Monken did well in a similar setup under offensive-minded coach Dirk Koetter, helping the Buccaneers to top-four finishes in passing in two of his three seasons. Despite the daunting presence of snow, Monken is moving north because of the culture Kitchens intends to cultivate in Cleveland.
"I told Todd yesterday, I didn't want to hire someone and just give them the title of offensive coordinator," Kitchens said of Monken on Monday. "I wanted an offensive coordinator that just wasn't going to call plays.
"And in saying that, let me tell you about Todd Monken. He made a decision based on people. Our decisions here are going to be made on people, what type of person that is, what type of person you're going to be surrounded with. Todd made a decision based on people. He had other opportunities. And he came in and made the decision for what he was going to be surrounded with and the environment that was going to be created moving forward."
There's still the unknown element of Kitchens' preparedness for the head coaching job. He's never been one before, and even if he's a respected assistant, it's still a hefty jump to the top. Kitchens, candid and charming as ever, had a perfect response for such uncertainty.
"Am I ready or not? I don't know," Kitchens said. "Were you ready to be a parent?"

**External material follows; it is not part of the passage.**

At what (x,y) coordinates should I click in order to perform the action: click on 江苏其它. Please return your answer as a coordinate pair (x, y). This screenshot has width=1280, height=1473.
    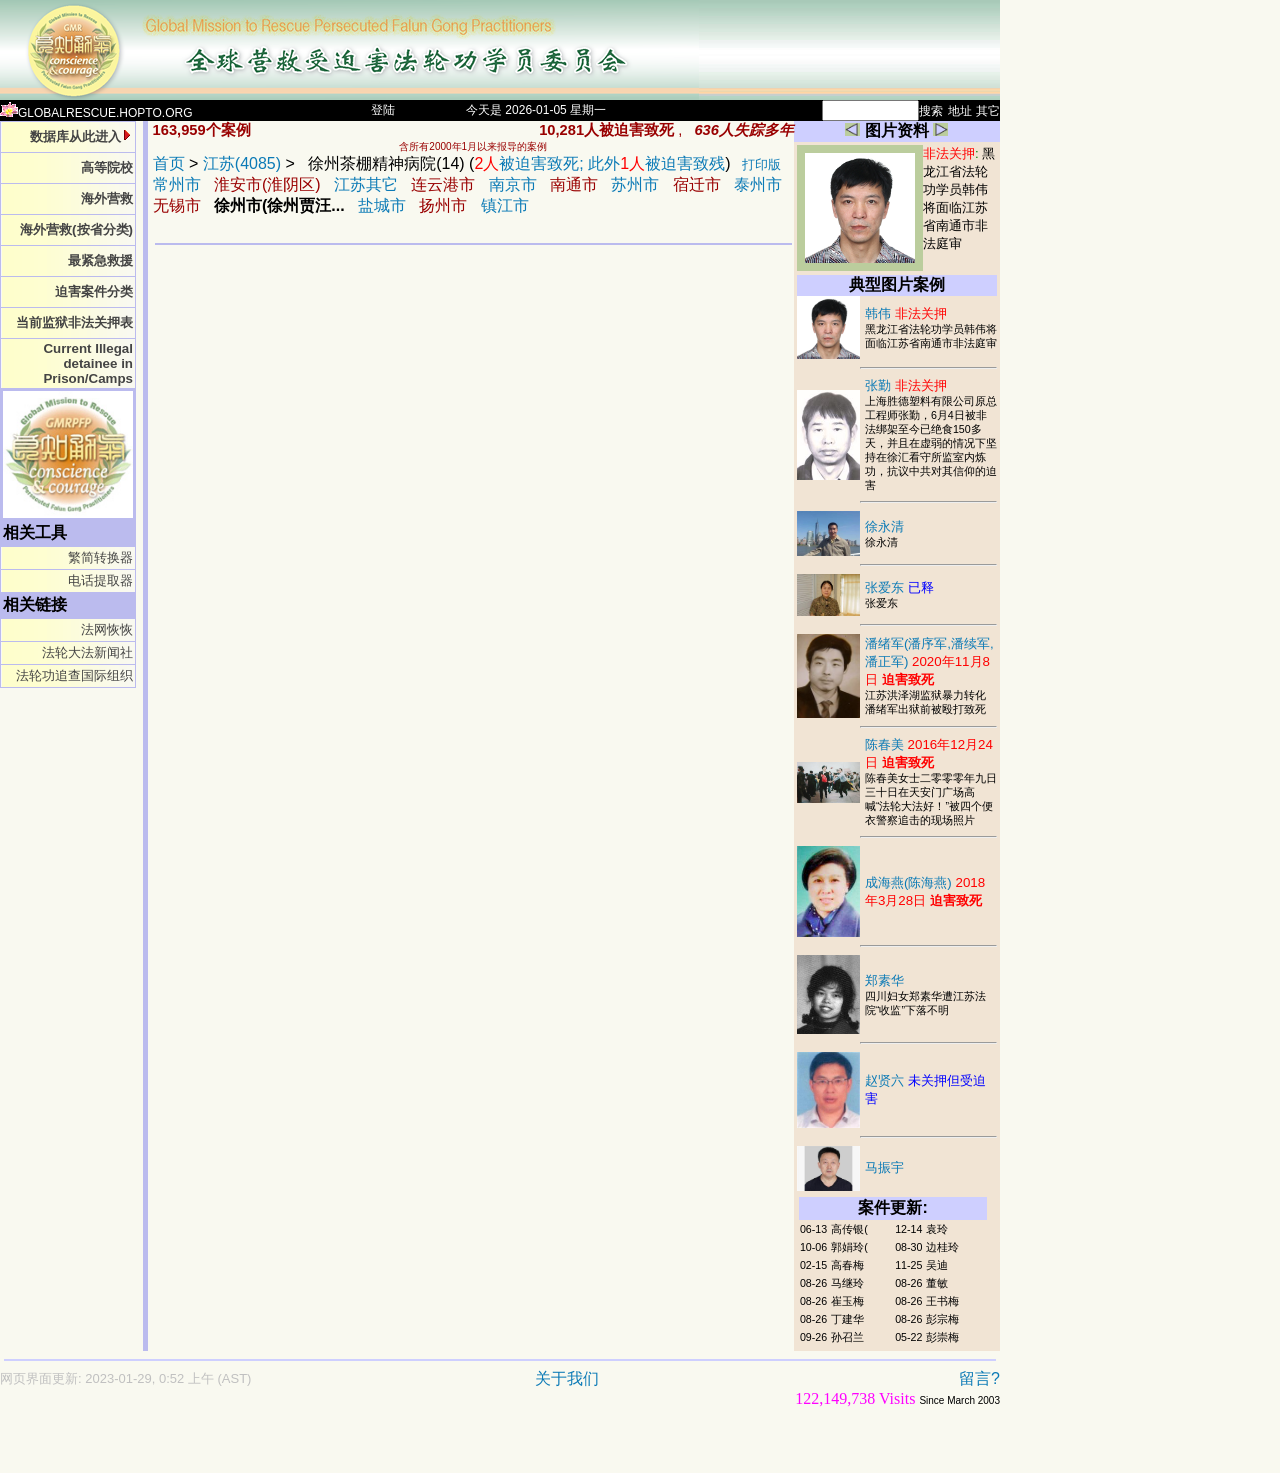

He'll have a sizeable advantage, thanks to the presence of and established relationship with Mayfield, who looks every bit of the franchise quarterback Cleveland has unsuccessfully pursued since its return to the NFL in 1999. Their nine weeks spent together in 2018 should allow them to hit the ground running in 2019.
"I think Baker does a good job of understanding his role and his job, and he understands, I told him he's never going to be a finished product," Kitchens said in an interview with NFL Network's Omar Ruiz. "You're not a finished product as a person, you're not a finished product as a coach and you're definitely not a finished product as a player. So as long as he keeps that mantra alive as far as of getting better on a day in and day out basis, we'll be fine."
Fine is not 7-8-1, meaning Cleveland is aiming for heights unseen since the days of Bernie Kosar. Kitchens stood alongside Ruiz on the club level inside FirstEnergy Stadium on Monday and the two looked out at the snow-covered field and empty seats, marveling at the peaceful beauty of winter.
"It's not too beautiful because it's not crowded and packed in January," Kitchens said. "That's where we eventually want to get to, is playing games in January."